Going to Drivers Ed class after that speech was like being dragged to the gallows. I was sweating and couldn’t stop shaking. I was convinced that Coach, with his magnifying lenses for eyes, would be able to see right through me. But when I got to class, he was distant and didn’t make a lot of eye contact with anyone. He spoke a bit about class certificates and what to expect on the state driving test. He told us we’d been good students and that he was excited for us to start this new chapter in our lives as drivers. But before he released us for the day, he rather quietly and somberly said, “There’s one thing I want you to do before you head out for the day.

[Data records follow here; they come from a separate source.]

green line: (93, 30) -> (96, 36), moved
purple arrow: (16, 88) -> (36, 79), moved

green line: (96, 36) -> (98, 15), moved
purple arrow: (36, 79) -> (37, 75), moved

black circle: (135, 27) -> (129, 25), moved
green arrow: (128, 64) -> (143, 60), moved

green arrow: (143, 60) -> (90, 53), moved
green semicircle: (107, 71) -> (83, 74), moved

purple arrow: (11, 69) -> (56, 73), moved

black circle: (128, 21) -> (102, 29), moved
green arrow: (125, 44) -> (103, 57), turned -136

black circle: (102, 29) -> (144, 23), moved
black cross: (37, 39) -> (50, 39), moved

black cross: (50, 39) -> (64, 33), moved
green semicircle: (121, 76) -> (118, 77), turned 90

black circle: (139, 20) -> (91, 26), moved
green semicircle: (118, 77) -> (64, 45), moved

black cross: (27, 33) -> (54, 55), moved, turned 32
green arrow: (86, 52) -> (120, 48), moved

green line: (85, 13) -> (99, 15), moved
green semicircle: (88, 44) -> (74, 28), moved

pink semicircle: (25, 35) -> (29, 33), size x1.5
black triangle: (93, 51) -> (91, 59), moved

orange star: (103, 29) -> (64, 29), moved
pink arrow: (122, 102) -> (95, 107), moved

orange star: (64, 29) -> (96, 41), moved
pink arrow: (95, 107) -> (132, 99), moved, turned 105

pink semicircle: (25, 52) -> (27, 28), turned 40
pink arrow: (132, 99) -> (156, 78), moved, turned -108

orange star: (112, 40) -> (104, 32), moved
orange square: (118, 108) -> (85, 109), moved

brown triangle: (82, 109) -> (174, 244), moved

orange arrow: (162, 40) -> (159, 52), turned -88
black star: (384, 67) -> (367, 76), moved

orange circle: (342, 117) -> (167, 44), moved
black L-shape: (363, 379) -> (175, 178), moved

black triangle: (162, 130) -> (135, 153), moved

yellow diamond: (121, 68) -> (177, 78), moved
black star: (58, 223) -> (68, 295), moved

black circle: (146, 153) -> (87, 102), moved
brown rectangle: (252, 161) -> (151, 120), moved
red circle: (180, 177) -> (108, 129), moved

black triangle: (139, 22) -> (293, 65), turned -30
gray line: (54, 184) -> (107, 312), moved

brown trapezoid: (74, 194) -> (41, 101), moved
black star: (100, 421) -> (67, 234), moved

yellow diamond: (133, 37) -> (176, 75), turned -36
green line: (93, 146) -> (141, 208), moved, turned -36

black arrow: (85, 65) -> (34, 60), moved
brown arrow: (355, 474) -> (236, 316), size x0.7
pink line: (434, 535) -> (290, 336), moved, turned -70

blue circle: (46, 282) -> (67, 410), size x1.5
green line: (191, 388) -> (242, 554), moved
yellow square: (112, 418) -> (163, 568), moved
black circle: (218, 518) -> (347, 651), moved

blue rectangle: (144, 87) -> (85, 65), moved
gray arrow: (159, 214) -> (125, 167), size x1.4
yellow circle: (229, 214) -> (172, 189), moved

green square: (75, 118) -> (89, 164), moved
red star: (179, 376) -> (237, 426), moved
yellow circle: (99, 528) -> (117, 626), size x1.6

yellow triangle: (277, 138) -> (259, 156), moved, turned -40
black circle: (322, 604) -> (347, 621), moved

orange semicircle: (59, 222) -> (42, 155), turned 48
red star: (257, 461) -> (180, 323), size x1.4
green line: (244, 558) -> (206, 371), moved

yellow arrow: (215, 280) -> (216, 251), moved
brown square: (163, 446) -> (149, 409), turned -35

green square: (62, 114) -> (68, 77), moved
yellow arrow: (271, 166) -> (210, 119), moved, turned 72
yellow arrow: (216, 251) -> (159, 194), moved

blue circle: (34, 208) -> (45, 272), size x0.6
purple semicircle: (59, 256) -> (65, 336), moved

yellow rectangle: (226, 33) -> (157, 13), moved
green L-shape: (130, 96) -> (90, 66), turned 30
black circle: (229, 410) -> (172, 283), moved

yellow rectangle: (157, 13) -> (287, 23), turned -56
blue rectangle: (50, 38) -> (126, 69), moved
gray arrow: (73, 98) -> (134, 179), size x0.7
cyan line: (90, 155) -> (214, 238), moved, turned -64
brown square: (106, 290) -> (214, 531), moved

C’mon, people, let’s go.”
And so we marched up and out to the lawn and, without having to be asked, one by one bent down and touched what remained of the Wisdom Tree and whispered, “Thank you.”
Summer came and went and Amy and I slowly drifted apart. I simply found it difficult to look at her, though I blamed her for nothing and none of us ever confessed. Shame is a capricious bedfellow. Eventually, I left our small town and have since lived in far-flung cities, suburbia, and the quiet of the country, moving frequently, restless and eager for a fresh start. Rootless.
But now that I have daughters of my own, I’ve settled into a house in an old neighborhood where the streets are lined with ancient trees whose branches form archways the residents drive and walk under. In front of my house stands a dark-leafed tree in which my husband has hung a swing for my daughters from its largest limb. As summer begins to show itself, I watch my girls sway back and forth and, though the bough sighs and creaks under their weight, I trust that it will hold. I know how strong a tree can be.